TOKYO (Reuters) - A Japanese fast-food chain has announced plans to grow rice and vegetables on a farm 100 km (60 miles) from the crippled Fukushima power plant, site of the world's worst nuclear disaster since Chernobyl in 1986.
Yoshinoya Holdings, which sells "gyudon", or stewed beef over rice, has formed a joint-venture with local farmers to grow onions, cabbage and rice for use in outlets across the country.
About 160,000 people nearest the plant were ordered to move out and the government established a 20-km compulsory evacuation zone after an earthquake and tsunami in March 2011 caused reactor meltdowns and contaminated water, vegetables and air.
A voluntary evacuation zone was extended to 30 km and separate areas were evacuated further afield depending on the wind direction.

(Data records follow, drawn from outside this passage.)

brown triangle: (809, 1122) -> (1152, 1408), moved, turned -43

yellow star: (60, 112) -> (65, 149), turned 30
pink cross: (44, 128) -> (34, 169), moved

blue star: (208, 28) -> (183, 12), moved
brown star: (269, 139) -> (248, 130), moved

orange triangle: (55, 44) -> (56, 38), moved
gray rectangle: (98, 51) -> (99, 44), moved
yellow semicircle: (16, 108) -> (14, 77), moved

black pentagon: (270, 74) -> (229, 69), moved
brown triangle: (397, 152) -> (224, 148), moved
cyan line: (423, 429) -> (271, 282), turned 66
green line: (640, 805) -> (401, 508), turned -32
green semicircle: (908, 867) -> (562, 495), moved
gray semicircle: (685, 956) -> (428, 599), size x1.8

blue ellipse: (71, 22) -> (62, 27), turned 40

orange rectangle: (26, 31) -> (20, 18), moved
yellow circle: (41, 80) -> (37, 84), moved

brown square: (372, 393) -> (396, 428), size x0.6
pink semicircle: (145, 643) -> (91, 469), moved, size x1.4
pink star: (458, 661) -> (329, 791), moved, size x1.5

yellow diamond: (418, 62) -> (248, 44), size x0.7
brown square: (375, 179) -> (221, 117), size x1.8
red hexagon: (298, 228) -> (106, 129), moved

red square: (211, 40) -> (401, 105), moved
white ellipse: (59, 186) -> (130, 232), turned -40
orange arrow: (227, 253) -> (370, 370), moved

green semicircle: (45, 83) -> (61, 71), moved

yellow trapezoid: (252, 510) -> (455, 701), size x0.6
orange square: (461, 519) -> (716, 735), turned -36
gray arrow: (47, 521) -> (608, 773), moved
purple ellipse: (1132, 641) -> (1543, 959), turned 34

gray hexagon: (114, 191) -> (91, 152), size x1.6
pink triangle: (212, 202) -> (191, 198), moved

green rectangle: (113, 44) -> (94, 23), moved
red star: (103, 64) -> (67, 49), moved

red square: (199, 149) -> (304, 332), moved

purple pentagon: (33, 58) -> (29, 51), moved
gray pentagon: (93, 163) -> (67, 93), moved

The leaks prompted many consumers to shun products from Fukushima prefecture, which was once well-known for its fruit, mushrooms and vegetables.
The crops will be grown in Shirakawa, to the south-west of the plant, the company said. Yoshinoya said it would ensure that the vegetables were safe.
"We will employ local people in the factory. We think this will lead to support for reconstruction," Yoshinoya said in a statement.
Japan applies strict food monitoring and says that any products allowed on the market are safe. Despite these assurances, public fears have led to a drop in price for Fukushima produce and huge losses for farmers.
The operator of the plant, Tokyo Electric Power Co, is struggling to contain contaminated water at the site 240 km north of Tokyo. There have been multiple leaks and glitches over the last two and a half years.